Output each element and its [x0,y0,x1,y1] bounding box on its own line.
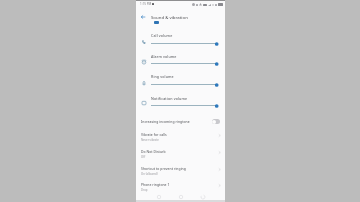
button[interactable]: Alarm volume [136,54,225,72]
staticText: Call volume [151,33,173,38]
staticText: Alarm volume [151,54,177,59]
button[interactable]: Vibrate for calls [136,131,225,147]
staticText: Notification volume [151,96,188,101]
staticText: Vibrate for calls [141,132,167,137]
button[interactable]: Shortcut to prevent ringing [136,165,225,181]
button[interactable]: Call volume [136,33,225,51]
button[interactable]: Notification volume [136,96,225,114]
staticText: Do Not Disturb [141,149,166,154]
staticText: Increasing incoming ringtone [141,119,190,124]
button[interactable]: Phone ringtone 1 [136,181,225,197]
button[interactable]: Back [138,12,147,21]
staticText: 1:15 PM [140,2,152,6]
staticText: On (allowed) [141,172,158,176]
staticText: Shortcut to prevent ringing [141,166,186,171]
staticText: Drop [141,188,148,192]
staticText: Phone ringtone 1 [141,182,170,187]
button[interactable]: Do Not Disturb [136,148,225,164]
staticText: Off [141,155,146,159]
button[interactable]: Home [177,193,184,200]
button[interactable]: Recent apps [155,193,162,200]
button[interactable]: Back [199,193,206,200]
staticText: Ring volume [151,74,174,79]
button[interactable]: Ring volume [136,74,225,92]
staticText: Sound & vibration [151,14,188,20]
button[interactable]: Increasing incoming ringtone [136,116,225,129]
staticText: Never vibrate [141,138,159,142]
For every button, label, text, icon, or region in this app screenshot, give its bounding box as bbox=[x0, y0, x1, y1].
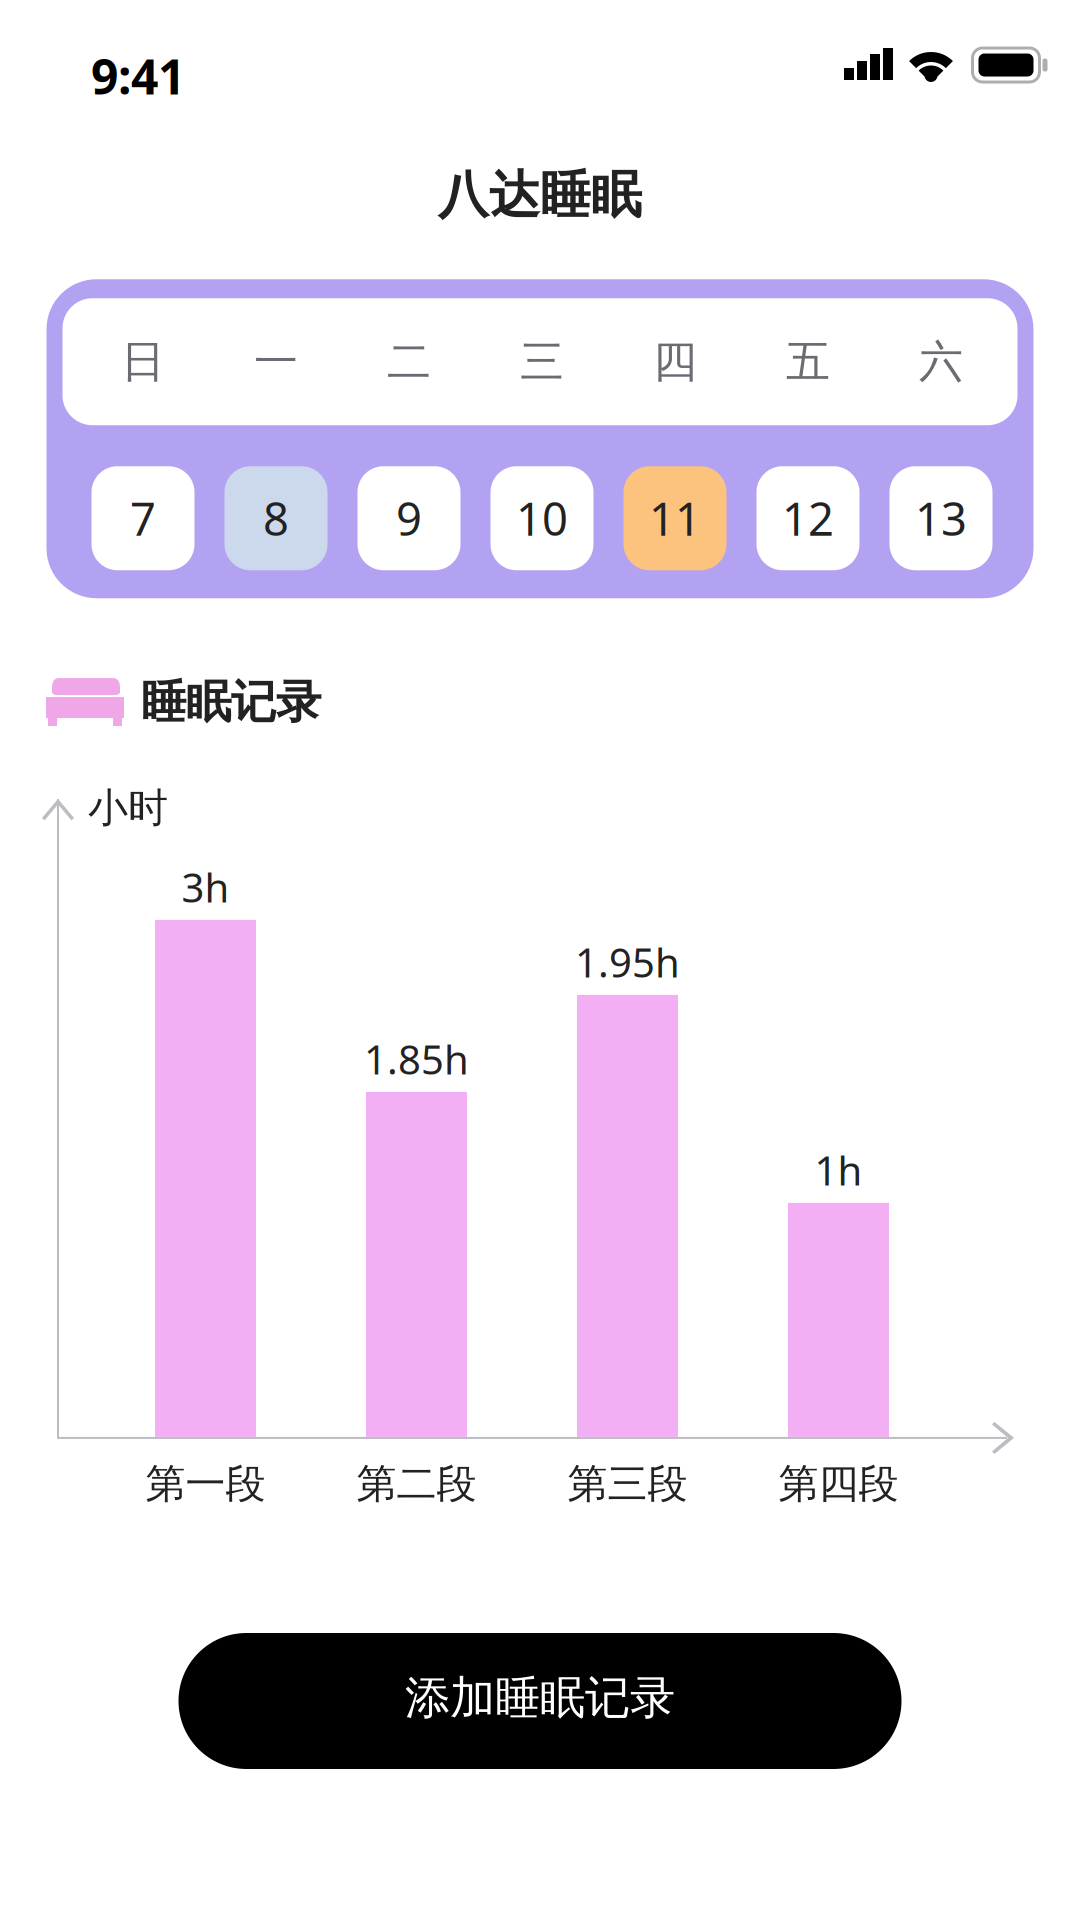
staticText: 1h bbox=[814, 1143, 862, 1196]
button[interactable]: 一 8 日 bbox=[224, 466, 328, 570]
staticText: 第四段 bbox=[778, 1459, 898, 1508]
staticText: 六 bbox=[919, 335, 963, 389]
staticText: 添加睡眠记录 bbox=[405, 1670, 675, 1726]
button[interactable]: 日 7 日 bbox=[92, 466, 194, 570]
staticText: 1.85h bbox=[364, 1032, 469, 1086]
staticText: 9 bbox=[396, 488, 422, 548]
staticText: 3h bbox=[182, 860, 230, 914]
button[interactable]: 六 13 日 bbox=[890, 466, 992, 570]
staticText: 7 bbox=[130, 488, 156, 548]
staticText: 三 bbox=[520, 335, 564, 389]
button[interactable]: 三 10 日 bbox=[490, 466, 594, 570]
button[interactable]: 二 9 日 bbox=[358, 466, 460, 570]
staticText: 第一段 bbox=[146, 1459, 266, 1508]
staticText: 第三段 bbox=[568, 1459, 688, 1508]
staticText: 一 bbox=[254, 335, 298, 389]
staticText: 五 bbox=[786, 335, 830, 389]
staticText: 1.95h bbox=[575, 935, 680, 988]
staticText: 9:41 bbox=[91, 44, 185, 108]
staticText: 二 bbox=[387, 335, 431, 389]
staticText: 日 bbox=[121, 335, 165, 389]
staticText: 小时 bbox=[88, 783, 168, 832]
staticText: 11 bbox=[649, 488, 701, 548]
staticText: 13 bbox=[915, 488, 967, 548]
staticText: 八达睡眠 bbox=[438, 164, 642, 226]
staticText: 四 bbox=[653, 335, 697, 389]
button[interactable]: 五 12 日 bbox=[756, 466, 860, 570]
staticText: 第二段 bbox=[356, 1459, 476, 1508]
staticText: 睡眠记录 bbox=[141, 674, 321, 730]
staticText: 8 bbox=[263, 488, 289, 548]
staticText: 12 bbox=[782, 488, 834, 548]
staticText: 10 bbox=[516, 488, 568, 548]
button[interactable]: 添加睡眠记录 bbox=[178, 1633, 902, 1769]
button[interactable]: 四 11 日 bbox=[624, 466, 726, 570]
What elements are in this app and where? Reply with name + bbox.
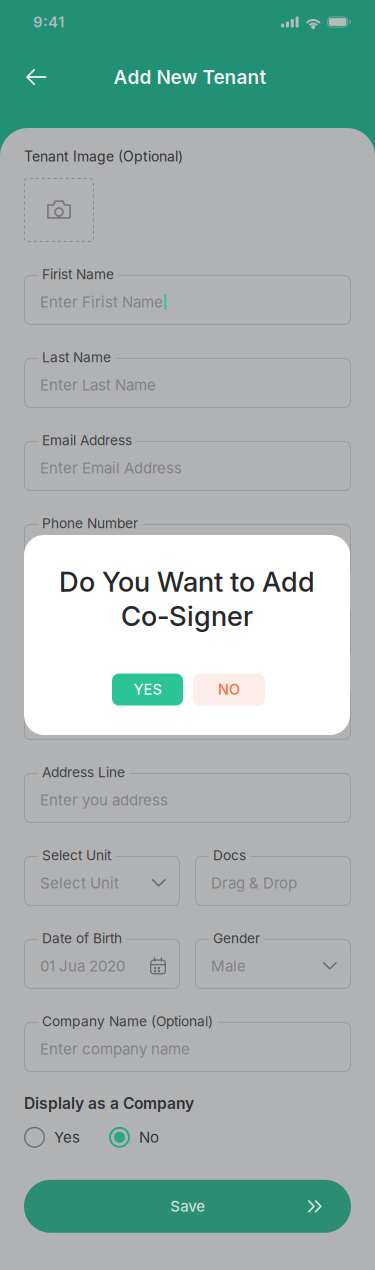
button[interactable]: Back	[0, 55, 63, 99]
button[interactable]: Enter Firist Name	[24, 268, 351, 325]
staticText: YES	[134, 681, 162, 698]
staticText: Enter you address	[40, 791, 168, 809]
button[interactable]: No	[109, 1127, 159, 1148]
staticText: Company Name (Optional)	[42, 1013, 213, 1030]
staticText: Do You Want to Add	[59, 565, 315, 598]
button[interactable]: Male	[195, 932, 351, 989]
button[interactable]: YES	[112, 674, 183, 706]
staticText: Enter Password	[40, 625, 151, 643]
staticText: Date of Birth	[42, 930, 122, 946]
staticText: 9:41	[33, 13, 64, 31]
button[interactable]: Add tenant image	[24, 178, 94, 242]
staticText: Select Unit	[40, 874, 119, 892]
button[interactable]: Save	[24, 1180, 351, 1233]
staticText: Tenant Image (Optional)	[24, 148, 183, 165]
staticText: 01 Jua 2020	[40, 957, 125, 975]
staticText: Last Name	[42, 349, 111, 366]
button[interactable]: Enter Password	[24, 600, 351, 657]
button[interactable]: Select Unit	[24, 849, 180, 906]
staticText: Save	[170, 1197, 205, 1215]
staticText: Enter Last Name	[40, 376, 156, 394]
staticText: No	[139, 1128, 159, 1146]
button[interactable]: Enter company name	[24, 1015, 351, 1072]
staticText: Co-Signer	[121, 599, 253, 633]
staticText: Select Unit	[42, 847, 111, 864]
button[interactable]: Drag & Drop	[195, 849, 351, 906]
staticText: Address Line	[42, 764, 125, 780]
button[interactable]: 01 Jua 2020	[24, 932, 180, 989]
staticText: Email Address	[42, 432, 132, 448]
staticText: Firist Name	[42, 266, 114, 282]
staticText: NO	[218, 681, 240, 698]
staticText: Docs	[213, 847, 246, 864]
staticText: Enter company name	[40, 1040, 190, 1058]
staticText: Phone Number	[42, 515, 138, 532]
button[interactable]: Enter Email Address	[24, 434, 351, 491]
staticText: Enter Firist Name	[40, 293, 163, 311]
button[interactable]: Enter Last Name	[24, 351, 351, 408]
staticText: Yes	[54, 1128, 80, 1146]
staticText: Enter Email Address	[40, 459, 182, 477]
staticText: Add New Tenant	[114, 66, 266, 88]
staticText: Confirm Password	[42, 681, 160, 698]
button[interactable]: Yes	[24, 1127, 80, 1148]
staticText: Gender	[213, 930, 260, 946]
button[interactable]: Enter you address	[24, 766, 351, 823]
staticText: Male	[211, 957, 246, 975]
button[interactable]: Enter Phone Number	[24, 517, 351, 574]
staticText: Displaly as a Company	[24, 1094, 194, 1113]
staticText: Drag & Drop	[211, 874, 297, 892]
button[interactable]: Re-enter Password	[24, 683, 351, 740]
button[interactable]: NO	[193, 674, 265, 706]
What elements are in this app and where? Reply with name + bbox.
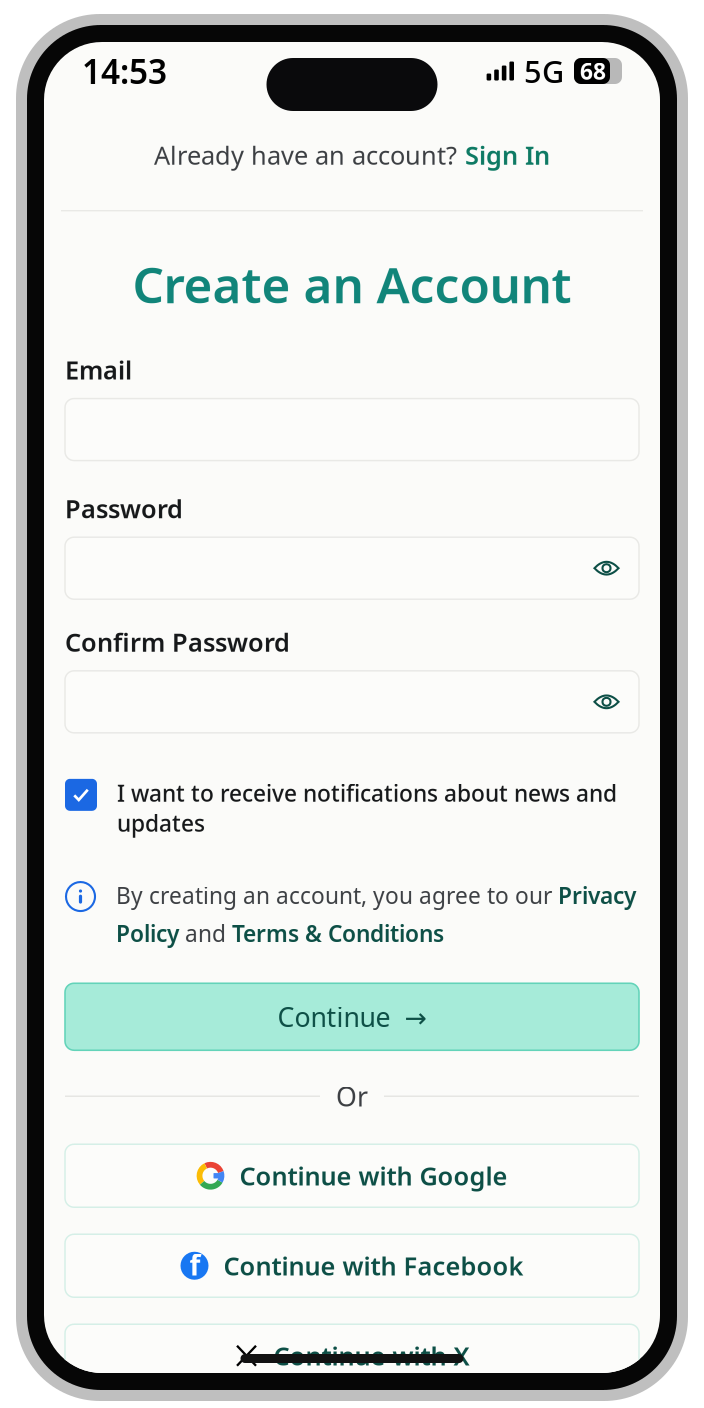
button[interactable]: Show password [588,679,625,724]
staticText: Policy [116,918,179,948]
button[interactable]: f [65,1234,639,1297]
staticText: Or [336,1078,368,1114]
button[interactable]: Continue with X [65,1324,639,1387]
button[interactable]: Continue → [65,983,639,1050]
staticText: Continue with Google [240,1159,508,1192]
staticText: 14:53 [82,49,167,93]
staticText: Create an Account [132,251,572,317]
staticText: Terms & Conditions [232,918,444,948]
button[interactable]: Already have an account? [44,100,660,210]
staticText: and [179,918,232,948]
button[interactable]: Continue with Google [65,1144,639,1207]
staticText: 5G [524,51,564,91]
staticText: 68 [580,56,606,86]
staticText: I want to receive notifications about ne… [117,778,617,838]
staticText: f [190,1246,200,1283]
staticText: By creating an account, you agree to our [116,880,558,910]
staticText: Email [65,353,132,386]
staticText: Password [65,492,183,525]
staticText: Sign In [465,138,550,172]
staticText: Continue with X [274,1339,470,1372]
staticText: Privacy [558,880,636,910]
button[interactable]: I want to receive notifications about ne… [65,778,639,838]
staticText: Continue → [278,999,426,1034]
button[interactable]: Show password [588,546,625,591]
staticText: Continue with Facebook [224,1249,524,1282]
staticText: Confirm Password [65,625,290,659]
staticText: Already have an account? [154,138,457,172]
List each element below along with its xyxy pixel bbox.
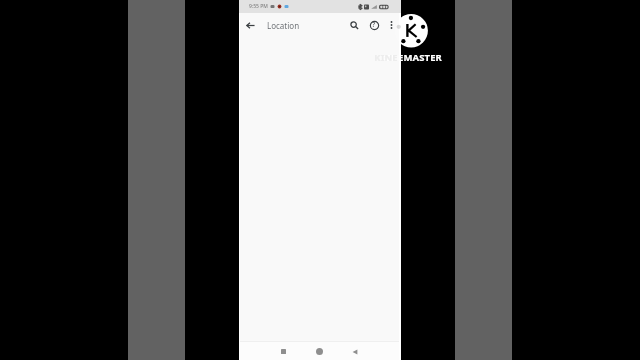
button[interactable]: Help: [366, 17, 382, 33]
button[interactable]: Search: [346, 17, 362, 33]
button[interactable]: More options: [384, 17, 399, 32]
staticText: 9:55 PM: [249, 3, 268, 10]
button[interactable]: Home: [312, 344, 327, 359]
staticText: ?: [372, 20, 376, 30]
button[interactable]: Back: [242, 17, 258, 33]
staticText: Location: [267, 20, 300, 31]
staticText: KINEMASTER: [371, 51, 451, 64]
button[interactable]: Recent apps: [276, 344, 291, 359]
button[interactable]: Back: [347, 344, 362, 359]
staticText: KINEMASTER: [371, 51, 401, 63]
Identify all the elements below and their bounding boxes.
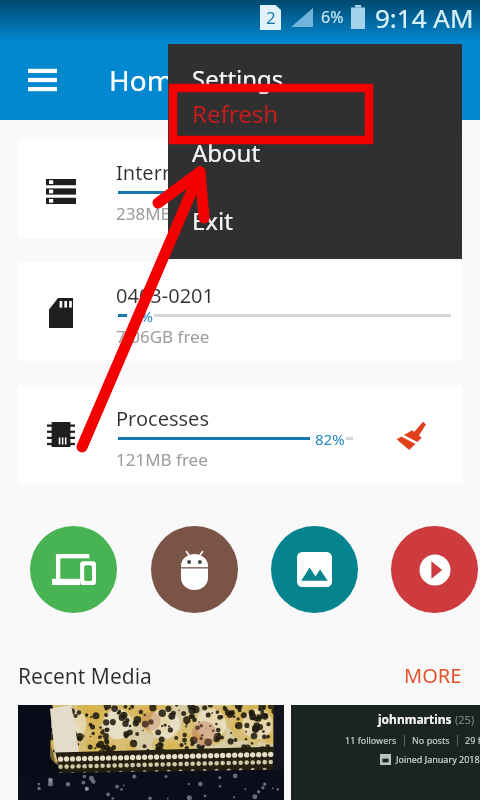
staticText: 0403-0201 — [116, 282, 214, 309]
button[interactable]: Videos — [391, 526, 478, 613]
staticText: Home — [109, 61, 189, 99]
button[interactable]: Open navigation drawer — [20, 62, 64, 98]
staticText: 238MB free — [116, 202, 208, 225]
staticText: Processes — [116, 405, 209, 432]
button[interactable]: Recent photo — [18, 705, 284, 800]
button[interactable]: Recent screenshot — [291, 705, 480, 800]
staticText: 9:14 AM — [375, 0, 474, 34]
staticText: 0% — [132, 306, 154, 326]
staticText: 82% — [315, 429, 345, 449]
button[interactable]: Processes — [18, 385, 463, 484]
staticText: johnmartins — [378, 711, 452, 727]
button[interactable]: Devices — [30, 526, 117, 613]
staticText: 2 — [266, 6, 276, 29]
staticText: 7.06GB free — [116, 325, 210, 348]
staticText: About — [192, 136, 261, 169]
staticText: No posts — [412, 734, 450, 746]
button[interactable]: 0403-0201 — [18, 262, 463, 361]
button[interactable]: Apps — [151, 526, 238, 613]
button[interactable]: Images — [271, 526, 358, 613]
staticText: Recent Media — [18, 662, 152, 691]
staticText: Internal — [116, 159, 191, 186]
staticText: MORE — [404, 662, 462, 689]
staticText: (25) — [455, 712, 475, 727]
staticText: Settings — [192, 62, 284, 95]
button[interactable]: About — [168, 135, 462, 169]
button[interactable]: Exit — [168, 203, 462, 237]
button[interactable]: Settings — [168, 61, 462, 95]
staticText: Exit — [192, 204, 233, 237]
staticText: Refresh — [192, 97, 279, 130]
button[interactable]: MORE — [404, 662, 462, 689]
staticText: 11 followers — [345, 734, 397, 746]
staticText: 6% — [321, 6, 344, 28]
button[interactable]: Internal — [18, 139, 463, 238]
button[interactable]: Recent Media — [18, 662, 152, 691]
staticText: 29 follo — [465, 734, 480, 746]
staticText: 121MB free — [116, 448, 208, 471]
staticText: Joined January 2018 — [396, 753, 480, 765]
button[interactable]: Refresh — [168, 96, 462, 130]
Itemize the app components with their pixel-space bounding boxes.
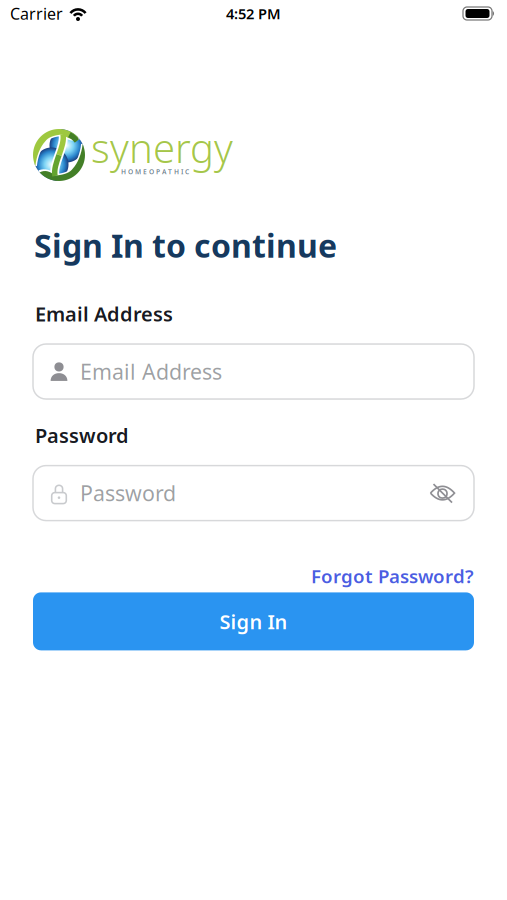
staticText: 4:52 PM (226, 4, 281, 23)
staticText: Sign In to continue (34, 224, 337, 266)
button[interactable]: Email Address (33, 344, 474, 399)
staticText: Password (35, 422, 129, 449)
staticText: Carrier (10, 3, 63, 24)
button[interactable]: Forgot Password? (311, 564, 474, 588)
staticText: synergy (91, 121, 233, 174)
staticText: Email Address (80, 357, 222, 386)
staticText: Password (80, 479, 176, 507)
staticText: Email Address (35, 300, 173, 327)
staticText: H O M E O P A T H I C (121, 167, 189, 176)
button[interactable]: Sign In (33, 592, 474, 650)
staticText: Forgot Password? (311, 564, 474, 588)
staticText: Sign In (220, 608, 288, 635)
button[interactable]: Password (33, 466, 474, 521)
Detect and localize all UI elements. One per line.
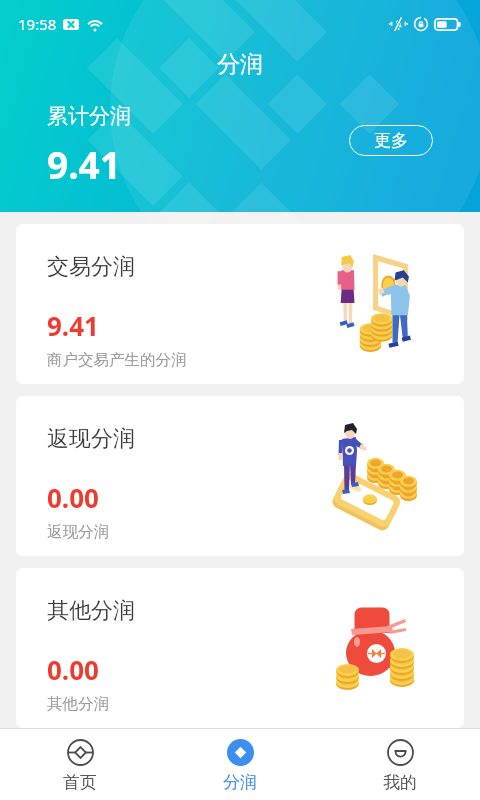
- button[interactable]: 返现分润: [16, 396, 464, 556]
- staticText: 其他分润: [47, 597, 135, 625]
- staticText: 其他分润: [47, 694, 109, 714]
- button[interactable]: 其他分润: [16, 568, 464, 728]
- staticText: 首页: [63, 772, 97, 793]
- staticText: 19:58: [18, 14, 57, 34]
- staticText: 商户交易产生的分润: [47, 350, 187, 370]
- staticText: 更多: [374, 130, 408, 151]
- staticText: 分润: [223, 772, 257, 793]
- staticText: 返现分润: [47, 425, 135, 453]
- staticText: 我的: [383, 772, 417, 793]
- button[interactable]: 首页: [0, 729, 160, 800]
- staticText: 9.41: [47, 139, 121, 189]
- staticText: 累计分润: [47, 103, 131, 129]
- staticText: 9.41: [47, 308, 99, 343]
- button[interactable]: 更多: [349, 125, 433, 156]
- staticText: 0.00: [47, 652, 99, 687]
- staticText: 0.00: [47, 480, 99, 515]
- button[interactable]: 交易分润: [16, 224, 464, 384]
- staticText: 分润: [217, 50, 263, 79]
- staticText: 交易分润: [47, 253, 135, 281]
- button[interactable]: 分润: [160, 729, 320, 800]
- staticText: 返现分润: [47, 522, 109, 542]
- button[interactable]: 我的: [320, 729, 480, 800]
== == ==
REQUIREMENT:
Copy every line from the records that holds the string "notifications".

RESPONSE TO THIS EXERCISE:
staticText: I want to receive notifications about ne… [117,778,617,838]
button[interactable]: I want to receive notifications about ne… [65,778,639,838]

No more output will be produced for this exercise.